What is expected - Go through the data line by line. Copy each one holding the string "Curso".

(Page layout parsing data)
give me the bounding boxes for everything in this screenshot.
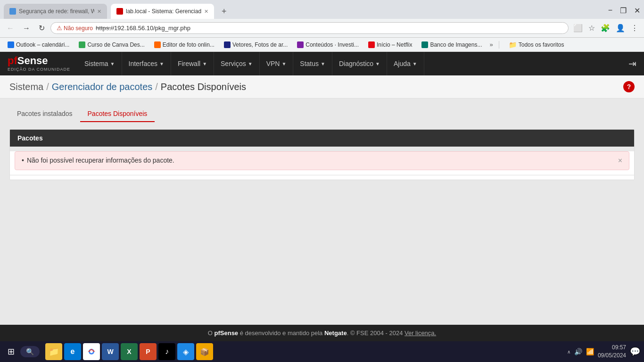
alert-close-button[interactable]: × <box>618 156 622 165</box>
taskbar-clock[interactable]: 09:57 09/05/2024 <box>598 344 626 360</box>
page-footer: O pfSense é desenvolvido e mantido pela … <box>0 325 644 341</box>
maximize-button[interactable]: ❐ <box>620 6 627 15</box>
all-favorites-label: Todos os favoritos <box>519 41 564 48</box>
taskbar-search[interactable]: 🔍 <box>20 346 40 357</box>
pfsense-navbar: pfSense EDIÇÃO DA COMUNIDADE Sistema ▼ I… <box>0 52 644 75</box>
bookmark-netflix[interactable]: Início – Netflix <box>364 41 416 49</box>
menu-button[interactable]: ⋮ <box>629 22 640 34</box>
minimize-button[interactable]: − <box>608 6 612 15</box>
bookmark-canva[interactable]: Curso de Canva Des... <box>75 41 148 49</box>
url-prefix: https:// <box>96 25 114 32</box>
not-secure-label: Não seguro <box>64 25 93 32</box>
new-tab-button[interactable]: + <box>218 7 231 16</box>
panel-footer-row <box>10 175 634 180</box>
address-bar[interactable]: ⚠ Não seguro https://192.168.56.10/pkg_m… <box>50 22 569 34</box>
bookmark-vetores-icon <box>224 41 231 48</box>
alert-content: • Não foi possível recuperar informações… <box>22 156 174 164</box>
pfsense-logo-text: pfSense <box>8 56 48 66</box>
nav-item-servicos[interactable]: Serviços ▼ <box>214 52 260 75</box>
nav-ajuda-caret: ▼ <box>413 61 417 66</box>
nav-item-vpn[interactable]: VPN ▼ <box>260 52 294 75</box>
breadcrumb-sep-1: / <box>46 82 49 92</box>
tab2-favicon <box>116 8 123 15</box>
nav-item-firewall[interactable]: Firewall ▼ <box>171 52 214 75</box>
url-path: /pkg_mgr.php <box>153 25 190 32</box>
translate-button[interactable]: ⬜ <box>571 22 585 34</box>
start-button[interactable]: ⊞ <box>4 343 18 361</box>
tab2-close[interactable]: ✕ <box>204 8 208 15</box>
footer-company: Netgate <box>324 329 347 337</box>
profile-button[interactable]: 👤 <box>614 22 627 34</box>
bookmark-editor-icon <box>154 41 161 48</box>
taskbar-app-edge[interactable]: e <box>64 343 81 360</box>
nav-item-interfaces[interactable]: Interfaces ▼ <box>122 52 171 75</box>
nav-diagnostico-caret: ▼ <box>375 61 380 66</box>
url-display: https://192.168.56.10/pkg_mgr.php <box>96 25 190 32</box>
footer-text-copy: . © FSE 2004 - 2024 <box>347 329 405 337</box>
taskbar-app-3d[interactable]: ◈ <box>177 343 194 360</box>
bookmark-outlook[interactable]: Outlook – calendári... <box>4 41 73 49</box>
bookmark-conteudos-label: Conteúdos · Investi... <box>305 41 359 48</box>
taskbar-app-explorer[interactable]: 📁 <box>45 343 62 360</box>
logo-sense: Sense <box>17 55 48 66</box>
reload-button[interactable]: ↻ <box>36 22 48 34</box>
bookmark-canva-icon <box>79 41 85 48</box>
taskbar-sound-icon[interactable]: 🔊 <box>574 348 582 355</box>
favorites-folder-icon: 📁 <box>509 41 517 49</box>
nav-sistema-label: Sistema <box>84 60 108 67</box>
taskbar-app-word[interactable]: W <box>102 343 119 360</box>
bookmark-button[interactable]: ☆ <box>586 22 597 34</box>
nav-vpn-label: VPN <box>266 60 280 67</box>
taskbar-app-tiktok[interactable]: ♪ <box>158 343 175 360</box>
bookmark-banco[interactable]: Banco de Imagens... <box>418 41 486 49</box>
nav-item-diagnostico[interactable]: Diagnóstico ▼ <box>332 52 387 75</box>
taskbar-app-ppt[interactable]: P <box>140 343 157 360</box>
taskbar-chevron-icon[interactable]: ∧ <box>567 349 570 354</box>
taskbar-time: 09:57 <box>598 344 626 352</box>
nav-interfaces-caret: ▼ <box>159 61 164 66</box>
all-favorites-button[interactable]: 📁 Todos os favoritos <box>505 40 568 49</box>
page-content: pfSense EDIÇÃO DA COMUNIDADE Sistema ▼ I… <box>0 52 644 341</box>
page-tab-nav: Pacotes instalados Pacotes Disponíveis <box>0 99 644 122</box>
taskbar-apps: 📁 e W X P ♪ ◈ 📦 <box>45 343 213 360</box>
taskbar-notification-icon[interactable]: 💬 <box>630 346 640 357</box>
breadcrumb: Sistema / Gerenciador de pacotes / Pacot… <box>9 82 246 92</box>
forward-button[interactable]: → <box>20 22 33 34</box>
browser-tab-2[interactable]: lab.local - Sistema: Gerenciado... ✕ <box>111 4 214 19</box>
breadcrumb-gerenciador[interactable]: Gerenciador de pacotes <box>52 82 152 92</box>
back-button[interactable]: ← <box>4 22 17 34</box>
bookmark-editor[interactable]: Editor de foto onlin... <box>150 41 218 49</box>
browser-tab-1[interactable]: Segurança de rede: firewall, W... ✕ <box>4 4 107 19</box>
logout-button[interactable]: ⇥ <box>621 58 644 69</box>
nav-item-status[interactable]: Status ▼ <box>293 52 332 75</box>
close-button[interactable]: ✕ <box>634 6 640 15</box>
tab1-label: Segurança de rede: firewall, W... <box>19 8 94 15</box>
nav-item-sistema[interactable]: Sistema ▼ <box>78 52 122 75</box>
bookmark-netflix-label: Início – Netflix <box>377 41 412 48</box>
tab-pacotes-disponiveis[interactable]: Pacotes Disponíveis <box>80 106 155 122</box>
nav-action-buttons: ⬜ ☆ 🧩 👤 ⋮ <box>571 22 640 34</box>
main-content: Sistema / Gerenciador de pacotes / Pacot… <box>0 75 644 325</box>
taskbar-app-excel[interactable]: X <box>121 343 138 360</box>
nav-status-caret: ▼ <box>321 61 325 66</box>
taskbar-app-chrome[interactable] <box>83 343 100 360</box>
bookmark-canva-label: Curso de Canva Des... <box>87 41 144 48</box>
taskbar: ⊞ 🔍 📁 e W X P ♪ ◈ 📦 ∧ 🔊 <box>0 341 644 362</box>
bookmark-conteudos[interactable]: Conteúdos · Investi... <box>293 41 363 49</box>
bookmark-vetores[interactable]: Vetores, Fotos de ar... <box>220 41 291 49</box>
pfsense-nav-items: Sistema ▼ Interfaces ▼ Firewall ▼ Serviç… <box>78 52 424 75</box>
tab-pacotes-instalados[interactable]: Pacotes instalados <box>9 106 80 122</box>
footer-text-middle: é desenvolvido e mantido pela <box>238 329 324 337</box>
tab1-close[interactable]: ✕ <box>97 8 101 15</box>
extensions-button[interactable]: 🧩 <box>599 22 612 34</box>
taskbar-network-icon[interactable]: 📶 <box>586 348 594 355</box>
footer-license-link[interactable]: Ver licença. <box>405 329 436 337</box>
help-button[interactable]: ? <box>623 81 635 92</box>
taskbar-app-files[interactable]: 📦 <box>196 343 213 360</box>
nav-item-ajuda[interactable]: Ajuda ▼ <box>387 52 424 75</box>
title-bar: Segurança de rede: firewall, W... ✕ lab.… <box>0 0 644 19</box>
url-domain: 192.168.56.10 <box>114 25 153 32</box>
more-bookmarks-button[interactable]: » <box>487 39 495 50</box>
breadcrumb-bar: Sistema / Gerenciador de pacotes / Pacot… <box>0 75 644 99</box>
bookmark-editor-label: Editor de foto onlin... <box>163 41 215 48</box>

Task result -
bookmark-canva[interactable]: Curso de Canva Des... <box>75 41 148 49</box>
bookmark-canva-label: Curso de Canva Des... <box>87 41 144 48</box>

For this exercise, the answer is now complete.